3 Things Brands And Influencers Do Wrong When Collaborating

Collaborating with brands is probably one of the coolest things about being an influencer. 


I know I talk about this a lot, and I’m sure a lot of other influencers do too. But it really is just such a cool part of this gig. However, it’s not always glamorous. Aside from wearing a million hats per day, there are days where you need to play both good and bad cop with brands. This is not the “fun” part of my job, but it’s undoubtedly something influencers have to deal with when you’re working with brands. If you’re relatively new to the influencer space, always remember it’s not as perfect or easy as it seems. Luckily, I just signed with an agency, so now I can immediately send inquiries to my manager, and only be looped in once a deal was reached.

I’m just speaking on the influencer side of things, but there’s a few things I’ve either witnessed first hand or heard from industry professionals about the miscommunication that sometimes happens when influencers and brands work together. I’ve been wanting to write about this topic for a while so that I can reiterate that not everything is perfect in the digital space, and to maybe help future collaborations go smoothly!

Brands/agencies don’t communicate the expected results

When I receive a request from a brand about a possible collaboration, most of a time there’s a brief overview of the campaign. After the negotiating and contract reviews, brands will typically send me a campaign directive filled with artistic direction, hashtags to use, and key messaging. But I’ve never seen a campaign directive that stated what the actual expectation is. No problem, right? Welllll…let’s skip to the next part of this post.

Influencers don’t ask the right questions

James Nord of Fohr really, really put this into perspective for me: “Influencers aren’t asking the right questions”. When I’m working with a brand, I’m essentially working for them. There’s obviously something they want from me. Is it sales? Is it “swipe up” clicks? Is it brand awareness for a specific campaign? Well, how the heck should I know unless I ask? This is a partnership. You’re very much supposed to ask ALL of the questions before signing a contract with a company. You want to make sure you ask all of the questions that ensure you’re creating successful content for the brand so that they’ll want to work with you again. If you’re up front about being uncertain about the end results, SPEAK UP! It’ll be so worth it.

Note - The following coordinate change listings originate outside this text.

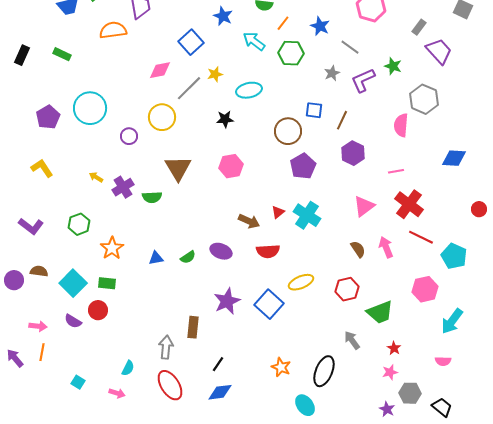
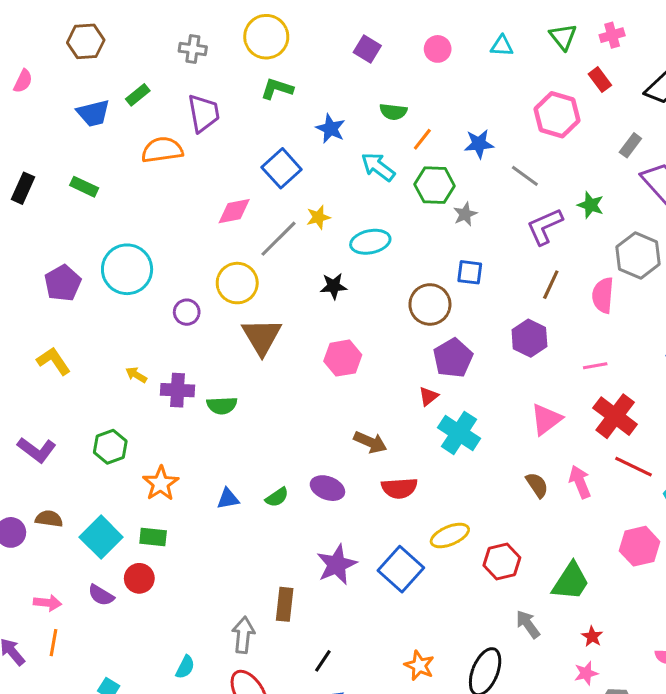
blue star: (320, 26) -> (479, 144), turned -30
gray star: (332, 73) -> (465, 214), moved
brown line: (342, 120) -> (551, 285), moved
brown triangle: (178, 168) -> (262, 337), moved
purple cross: (123, 187) -> (178, 390), turned 35
red triangle: (278, 212) -> (428, 396), moved
red hexagon: (347, 289) -> (502, 562), moved
green trapezoid: (380, 312) -> (571, 581), turned -36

Brands don’t recognize influencers’ worth

I think brands are doing a much better job at this in 2018. I’m speaking for myself and my business, but most brands are definitely willing to pay nowadays. But how much? Yes, this year I’ve taken on a few campaigns that paid less than my typical rate when I really wanted to work with a brand. To me, that’s worth it. I understand not having quite a big enough budget to meet my rate, but for the most part, I haven’t had a huge issue. For other inquiries, I’ve definitely turned down completely unpaid or really unfair rates. I’ve been offered $14 FOR AN ENTIRE BLOG POST. I’m sorry…WHAT? And that just really shows me that they have zero respect for my time and my content. NEXT.

Influencers feel entitled

We’ve all heard the horror stories of influencers. It’s horrible, and gives influencers a terrible reputation. I don’t think there’s too many of those types of influencers, but one bad apple affects us all. Back when bloggers first began working with brands, it was really on a “gifted” basis. We thought it was so cool to just be in contact with brands. Now, it’s expected. Influencers expect brands to just jump on board and send said influencer whatever their little heart desire. Over the years, I’ve realized that this isn’t how it works. You need to prove yourself to a brand if you reach out to work together. Why should they send you products or pay you money just because you asked? That’s not how a collaboration is supposed to work. You’re supposed to be able to bring something to the table in order to help that brand.

Brands (sometimes) fail to pay on time

Much like any company, there are times when invoices just don’t get paid on time. It’s probably one of the most unfortunate parts of my job. But I actually understand this because I’m the one that deals with invoices for our fabrics, samples, and development during my 9-to-5. There’s so many moving parts before an invoice can be approved and paid. So I definitely can see how it happens. And then if you’re working with an agency, the brand needs to pay the agency before paying you. It’s a shitty situation (especially if someone is doing this full time), but again, it’s part of the business. Some influencers do enforce a late fee in their contract, which I also totally understand. Gotta do what you gotta do to get paid for your work.

Influencers Need To Consider Their Audience

Have you ever looked at an influencer’s feed and just saw #ad after #ad after #ad? There are definitely times where deadlines overlap and you have no choice but to post back to back sponsored content. I think, now more than ever, influencers need to be aware of their audiences on their blog and social media accounts. Our readers and followers are very, very smart. They know when an influencer is 1000% doing something for money. Sure, they all want recommendations for products and services, but they certainly don’t want us shoving it down their throats 5-7 days a week. That’s why I like to limit the amount of sponsored content I have per week and per month. It’s just really overwhelming: Not only for the person seeing it in their feed or on their computer screen, but also for influencers. And if you’re promoting similar products/services, that definitely does not look good to the brands you’re working with (be careful with exclusivity clauses!!).

All in all, it’s a whirlwind trying to put together sponsored and organic content in a way that just flows naturally. It’s every blogger’s dream, and something I think we can say we all strive for: the “perfect” balance. There’s so much that goes into a collaboration, and these “mistakes” made from both the brand and influencer side are great ways to better yourself as an influencer/blogger/content creator and businessperson.